Sugars are ubiquitous molecules found throughout all kingdoms of life. Early studies contributed considerably to our appreciation of sugar functions by showing that abnormalities in the glycosylation can develop into pathogenesis and severe disease. Despite the crucial role of sugars in many biological events we still do not have adequate tools to decipher their complexity. To unveil the mysteries in the rapidly emerging field of sugar biology (glycobiology) we aim in this project to develop new tools that will help us to study and understand these important biomolecules. To realize this, we plan to construct unique bioconjugates, which will enable us to target various sugar processing enzymes with unprecedented selectivity. Our goal is to develop a new class of smart probes that will help us to answer fundamental questions in glycobiology. The outcomes of this project will significantly deepen our knowledge of glycoconjugates and in the long term, will allow for the design of efficient vaccines and for the development of better therapeutics.
In the first three project periods, we have successfully elaborated several parts of the project proposal. In the first part of the project devoted to the development of a methodology to find selective glycosidase inhibitors, we performed numerous optimizations of synthetic procedures to obtain the required compounds in sufficient amount and quality. Due to complications encountered in the subsequent screening experiments (and hit identification) using the glycosidases we decided to perform and optimize the procedure using more accessible/cheaper enzymes (carbonic anhydrases which are available within collaboration with the group of Dr. Rezacova from IOCB). These experiments provided us with important information about the efficiency and limitations of the methodology. By comparing different approaches (synthetic vs phage display libraries) we found that the phage display libraries lead to selection of better/more selective inhibitor-peptide conjugates. We plan to further expand the developed methodology to find selective inhibitors also for more challenging enzymes including sugar-processing enzymes. Toward this direction, we initiated experiments with screening of the peptide libraries using whole intact cells instead of purified proteins. In this way, the system will be closer to the natural situation where the target enzymes are located at the cell surface. We have also successfully solved the initial problems with hit peptide sequencing (usually done by Edman sequencing, which is time consuming and low throughput).

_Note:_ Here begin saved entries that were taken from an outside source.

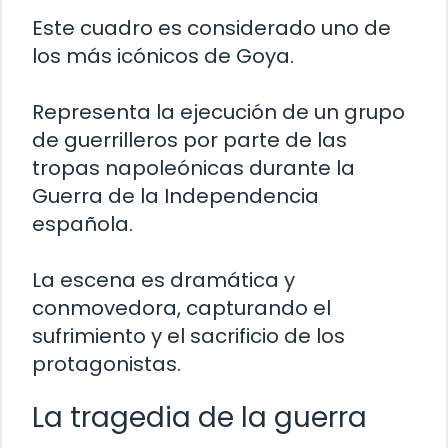
Este cuadro es considerado uno de
los más icónicos de Goya.
Representa la ejecución de un grupo
de guerrilleros por parte de las
tropas napoleónicas durante la
Guerra de la Independencia
española.
La escena es dramática y
conmovedora, capturando el
sufrimiento y el sacrificio de los
protagonistas.
La tragedia de la guerra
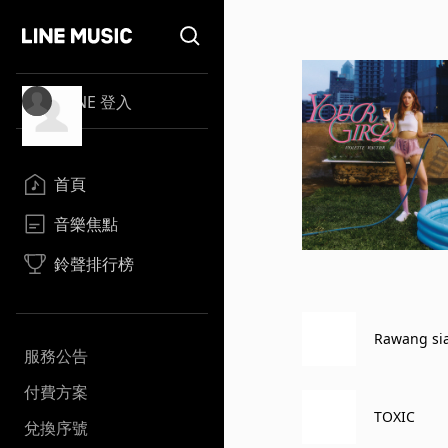
LINE 登入
首頁
音樂焦點
鈴聲排行榜
Rawang sia
服務公告
付費方案
TOXIC
兌換序號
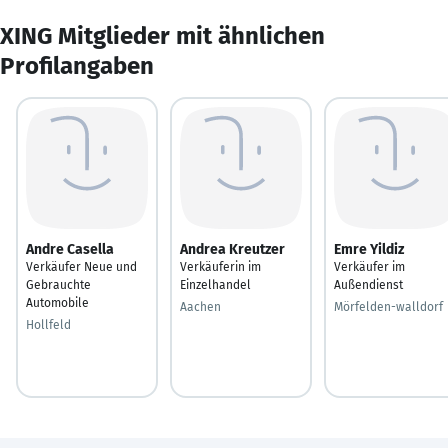
XING Mitglieder mit ähnlichen
Profilangaben
Andre Casella
Andrea Kreutzer
Emre Yildiz
Verkäufer Neue und
Verkäuferin im
Verkäufer im
Gebrauchte
Einzelhandel
Außendienst
Automobile
Aachen
Mörfelden-walldorf
Hollfeld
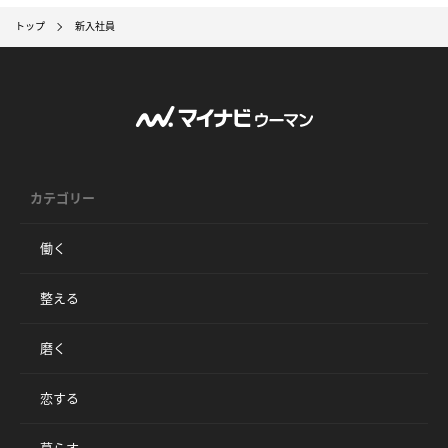
トップ
新入社員
カテゴリー
働く
整える
磨く
恋する
暮らす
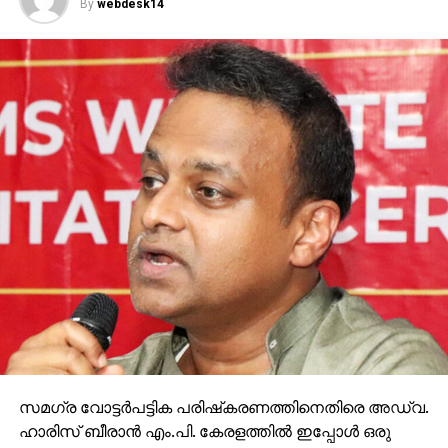
By
webdesk14
സമഗ്ര വോട്ടര്‍പട്ടിക പരിഷ്‌കരണത്തിനെതിരെ അഡ്വ.
ഹാരിസ് ബീരാന്‍ എം.പി. കേരളത്തില്‍ ഇപ്പോള്‍ ഒരു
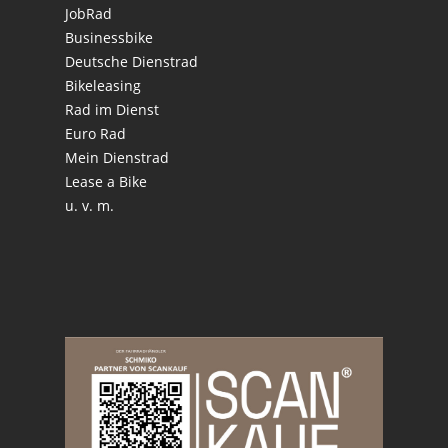
JobRad
Businessbike
Deutsche Dienstrad
Bikeleasing
Rad im Dienst
Euro Rad
Mein Dienstrad
Lease a Bike
u. v. m.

We now use a ladder-based sequencing based MALDI-MS experiments where larger amounts of hit peptide sequences can be identified.
We also moved forward in the second part of the project devoted to the construction of glycopeptide libraries. After extensive optimizations, we are now able to construct sophisticated heteroglycopeptide libraries based on the proposed click reaction/deprotection steps. We have sucessfully performed screening of such libraries toward model protein (Concanavalin A) and initiated a collaboration where we aim at more interesting, cancer-related proteins (Galectins). First hit glycopeptide sequences have been identified and resynthesized and we will now evluate the influence of the individual parts (sugar moieties and peptide backbone) on the binding and selectivity.
To study glycoconjugates from a different perspective, we succeeded in the synthesis and metabolic incorporation of a new TCO sialic acid derivative. In combination with the developed fluorogenic bioorthogonal reactions, we were able to visualize and inspect glycoconjugates on live cells. Thanks to the favorable incorporation into specific glycostructures of TCO-Sia, we plan to employ this strategy in studies related to the control/inhibition/activation of the attachment and entry of various viruses into host cells. In particular, we plan to use the Influenze A virus as a model system. In addition, the TCO-Sia derivative in combination with other known and complementary metabolic labeling strategies should enable performing studies devoted to identification of e.g. sugar-protein, protein-protein interactions in a cellular context, that will deliver important insight into this type of events at the molecular level.
Our results are in good line with the outlined objectives. We have initiated and developed several new approaches to study the fascinating biology of glycoconjugates. We believe that this project will deliver fundamentally new approach to study sugar processing enzymes, and as such, will provide us with valuable tools which will finally contribute to better treatment and diagnosis of various severe diseases.